Счет жертв был не окончательным. После подавления революционных выступлений по приговорам военно-полевых судов были казнены еще 1293 человека. Десятки тысяч отправлены на каторгу и в ссылку. Тот трагический период в памяти народа Российской империи также известен «столыпинским вагоном» и «столыпинским галстуком». В специальных вагонах осужденных отправляли в места не столь отдаленные, а петлю из пеньковой веревки, палач набрасывал на шею приговоренному к смертной казни.

В тот раз самодержавие устояло, но сама угроза его существованию не исчезла. Подтверждением тому служит сухая полицейская статистика. Она зафиксировала, что с января 1908 года и по середину мая 1910 года в Российской империи произошло 19 957 актов террористической направленности и экспроприации ценностей: налеты на банки, казначейства, кассы предприятий, совершенных боевыми группами эсеров, большевиков и анархистов, происходили едва ли не ежедневно. В этой необъявленной войне погибло 732 государственных чиновника и 3051 частное лицо, получили ранения различной степени тяжести 1022 государственных чиновников и 2829 частных лиц.
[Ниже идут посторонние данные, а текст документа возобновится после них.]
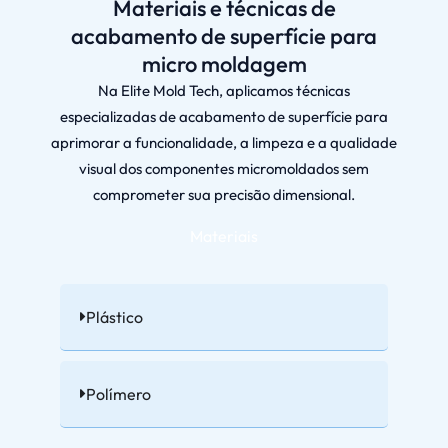
Materiais e técnicas de
acabamento de superfície para
micro moldagem
Na Elite Mold Tech, aplicamos técnicas
especializadas de acabamento de superfície para
aprimorar a funcionalidade, a limpeza e a qualidade
visual dos componentes micromoldados sem
comprometer sua precisão dimensional.
Materiais
Plástico
Polímero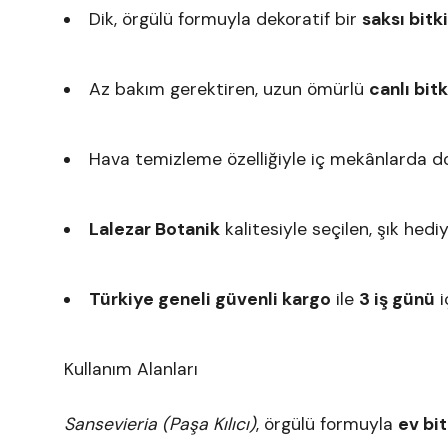
Dik, örgülü formuyla dekoratif bir
saksı bitki
Az bakım gerektiren, uzun ömürlü
canlı bitk
Hava temizleme özelliğiyle iç mekânlarda do
Lalezar Botanik
kalitesiyle seçilen, şık hedi
Türkiye geneli güvenli kargo
ile
3 iş günü
i
Kullanım Alanları
Sansevieria (Paşa Kılıcı)
, örgülü formuyla
ev bit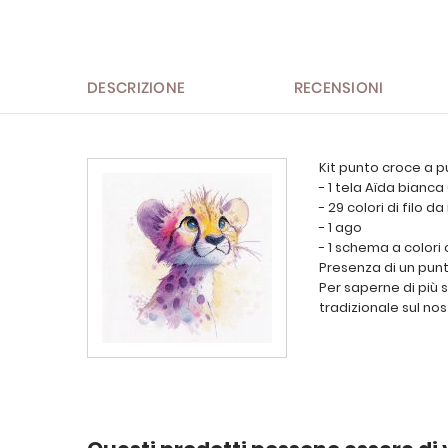
all'inizio
della
galleria
di
immagini
DESCRIZIONE
RECENSIONI
Kit punto croce a p
- 1 tela Aïda bianc
- 29 colori di filo d
- 1 ago
- 1 schema a colori
Presenza di un punt
Per saperne di più 
tradizionale sul nos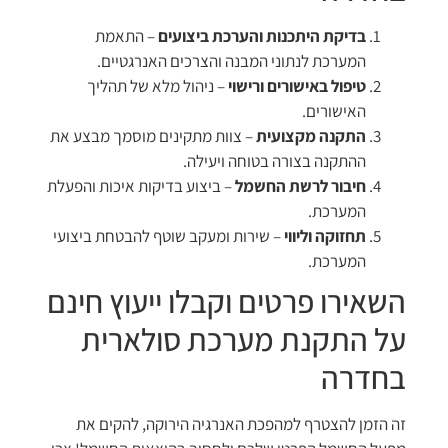
בדיקת היתכנות והערכת ביצועים
– התאמת
המערכת לנתוני המבנה והצרכים האנרגטיים.
טיפול באישורים ורישוי
– ניהול מלא של תהליך
האישורים.
התקנה מקצועית
– צוות מתקינים מוסמך מבצע את
ההתקנה בצורה בטוחה ויעילה.
חיבור לרשת החשמל
– ביצוע בדיקות איכות והפעלת
המערכת.
תחזוקה וליווי
– שירות ומעקב שוטף להבטחת ביצועי
המערכת.
השאירו פרטים וקבלו ייעוץ חינם
על התקנת מערכת סולארית
בחדרה
זה הזמן להצטרף למהפכת האנרגיה הירוקה, להקים את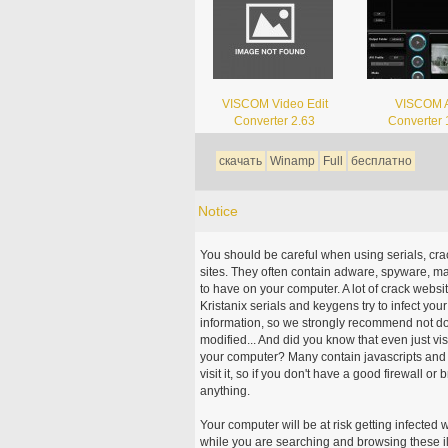
VISCOM Video Edit
VISCOM 
Converter 2.63
Converter 
скачать
Winamp
Full
бесплатно
Notice
You should be careful when using serials, cr
sites. They often contain adware, spyware, mal
to have on your computer. A lot of crack webs
Kristanix serials and keygens try to infect you
information, so we strongly recommend not d
modified... And did you know that even just vi
your computer? Many contain javascripts and A
visit it, so if you don't have a good firewall 
anything.
Your computer will be at risk getting infected 
while you are searching and browsing these ill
На время, сбив революционную волну, Столыпин спешил взяться за осуществление аграрной реформы. Он прекрасно понимал, что в стране, где крестьяне составляют подавляющее большинство населения, невозможно ее дальнейшее развитие без их превращения в эффективных собственников земли. По замыслу Столыпина, только собственник земли мог обеспечить стабильность и будущее России.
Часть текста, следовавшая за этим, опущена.